I recently changed my firewall over to OpnSense and have been locking down my open ports to allowed countries and other “trusted” sources. My end goal is to cut down on the amount of hackers and spam that hits my network on my NAS’s other services.
What I’m running into is when I setup port forwarding in OpnSense it is after my allowed countries firewall rule which is resulting in Plex’s attempt to connect to my PMS to determine accessibility fails.
Ideally what I want to do is setup a firewall rule that allows those specific Hosts that Plex uses for the purpose through the country block (as near as I can tell most of them are in the EU) so that my server is available when I am in hotels, etc.
Normal pfSense (default settings and also available as community version) keeps everyone out by default. Plex runs perfectly on the default rules and nobody gets in
The default operation of pfSense is:
When PMS reaches to the Plex.tv servers, they respond over the same socket.
No inbound connections unless a rule exists to allow it. Replies on such connections are also normal operation.
Yup I am aware of how tight I have my rules. I have good reason for having it set that tight. Right now the only things that are allowed to hit my servers are specifically allowed countries (US, Canada namely.)
I am more than happy to punch holes in that in order to allow specific things through which is why I want a list. I would prefer to not allow all of EU because there is no reason for people from parts of the world outside the US to hit my stuff.
So if I understand what you’re saying there is no set list of IP’s that Plex utilizes for that purpose.
Hmm I’ll have to think about this because I don’t necessarily want to allow all of the AWS domain either because there are plenty of nefarious characters using AWS servers.
@w9hdg I did that a year ago, tcpdumped the connection checking from which IP plex checks the online status, did that a few times, compiled them, resolved plex.tv and all variants and compiled everything in an ipset. That worked for a while and then stopped. Plex changes the ips too often. So i gave up on that and just allowed a few countries and the whole eu-aws ip range(yikes). It suckz, i know. If you find a better solution please let me know
@ChuckPa you guys could make it easier for us and add a hostname to the ips you use to check online status from. status-check.plex.tv or something that dynamically resolves to the ip(s) currently in use for that.

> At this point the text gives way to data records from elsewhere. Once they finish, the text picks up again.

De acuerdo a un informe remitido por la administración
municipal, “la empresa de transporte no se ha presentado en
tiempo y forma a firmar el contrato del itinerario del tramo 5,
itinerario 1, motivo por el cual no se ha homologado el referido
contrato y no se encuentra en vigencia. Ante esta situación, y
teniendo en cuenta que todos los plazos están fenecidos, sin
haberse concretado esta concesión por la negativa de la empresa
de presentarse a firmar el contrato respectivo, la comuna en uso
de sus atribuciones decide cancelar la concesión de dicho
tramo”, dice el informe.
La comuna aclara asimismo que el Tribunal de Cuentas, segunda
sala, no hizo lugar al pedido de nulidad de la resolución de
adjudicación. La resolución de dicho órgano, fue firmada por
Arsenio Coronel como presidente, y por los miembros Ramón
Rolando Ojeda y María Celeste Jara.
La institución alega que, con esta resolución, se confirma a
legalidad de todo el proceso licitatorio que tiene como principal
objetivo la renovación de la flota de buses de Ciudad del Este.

@ChuckPa one could construed your response to be an invitation to use a competitor’s piece of software. As for your dare, I hate to tell you, with port forwarding in place to allow remote access you’ve already punched a gaping hole in your firewall. Yes there are steps you can take to mitigate that and I’m glad you have faith in those steps. I am just electing to take a different route to mitigate that hole.
How about looking @Orko’s comments and realize that I’m not the only one that thinks this is a good idea. There are ways to dynamically update a domain so that it resolves to addresses quickly. That would allow Amazon to change IPs as needed and your service to update fairly quickly.

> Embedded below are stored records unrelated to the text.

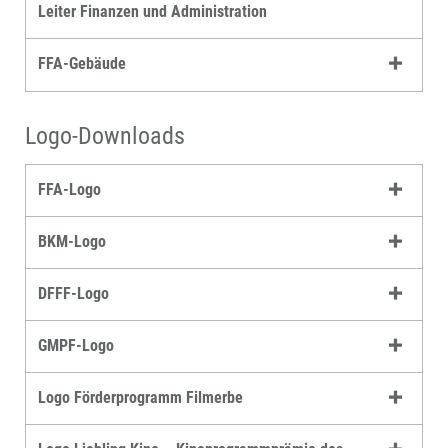
Leiter Finanzen und Administration
FFA-Gebäude
Logo-Downloads
FFA-Logo
BKM-Logo
DFFF-Logo
GMPF-Logo
Logo Förderprogramm Filmerbe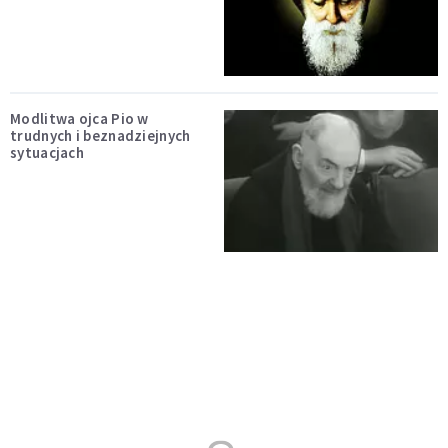
Modlitwa ojca Pio w
trudnych i beznadziejnych
sytuacjach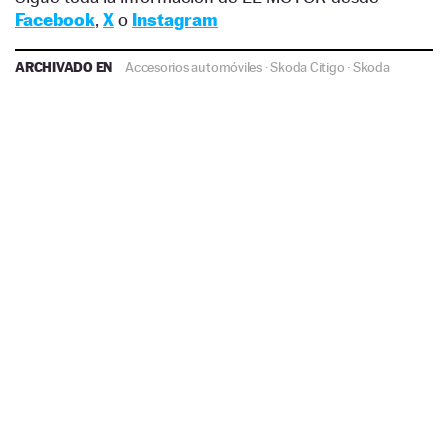
Facebook
,
X
o
Instagram
ARCHIVADO EN
Accesorios automóviles
·
Skoda Citigo
·
Skoda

Did I say there is any port forwarding active? No there is not. I do not have sufficient upload bandwidth to stream with
Plex is an always-online, constantly connected, implementation. If this is not a desirable solution then I would be doing a disservice by not recommending another product.
@ChuckPa I think you totally misunderstood the topic here.

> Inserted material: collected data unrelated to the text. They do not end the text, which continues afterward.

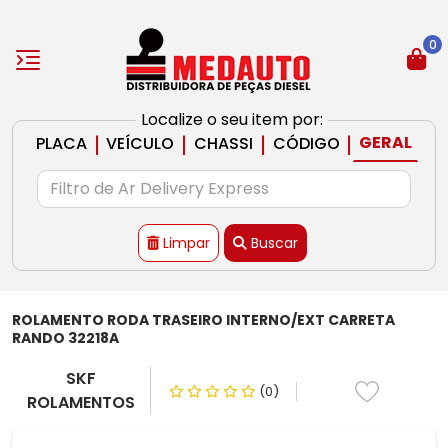
0
Localize o seu item por:
|
|
|
|
GERAL
PLACA
VEÍCULO
CHASSI
CÓDIGO
Limpar
Buscar
ROLAMENTO RODA TRASEIRO INTERNO/EXT CARRETA
RANDO 32218A
SKF
(0)
ROLAMENTOS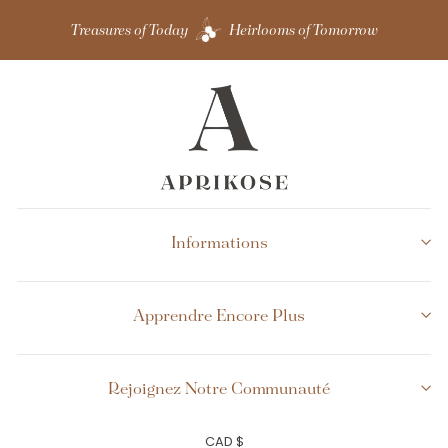
Treasures of Today
Heirlooms of Tomorrow
Informations
Apprendre Encore Plus
Rejoignez Notre Communauté
Devise
CAD $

No one wants to break in your pfsense box or says its unsecure, also why would you argue that when you are not forwarding a port, which is @w9hdg’s issue in the first place.
All we want is a way to limit the ipranges being able to connect to the forwarded port, which plex in its current iteration makes needlessly hard. A hostname for the service which checks online status solves that problem easily.
Doesn’t have anything to do with tinfoil, or not liking amazon or your pfsense.
I have no problem with it being an always connected solution. I understand that is necessary to enable on-demand remote access via devices such as a Roku.
What I want to do is limit the number of parts of the world who have access to it (sure consider it tin-foil hatish if you want). I have a lot of things locked down with that level of restriction and I punch holes as necessary to accommodate those needs. I am willing to punch holes for this as well, the problem is I need to know where those requests are going to come from in order to punch those holes.
Keeping control of your MachineID, ProcessedMachineID, and AnnonymousID (which are how Plex.tv identifies you) are between you and Plex. Your machine is the master. PMS reads that, plus your PlexOnlineToken when it connects to plex.tv
Without being:
Remote Access enabled
Having your PlexOnlineToken
Or being an account you shared a library to
There is no way to get access unless your host itself is vulnerable.
Amazon AWS is the DOMAIN rule you must allow to reply to requests.
It must also be allowed to create incoming requests for Remote Access.
It sounds to me like you’re saying “Trust the software to protect your data”. I personally don’t subscribe to that theory of security. There are security vulnerabilities found in software all the time. Have a port exposed makes a system vulnerable unless the code is perfect which no one is capable of writing with a system as complex as Plex.
What we want is a way to keep the more nefarious characters of the web out by limiting what parts of the world (IP Ranges) can connect to that to that port.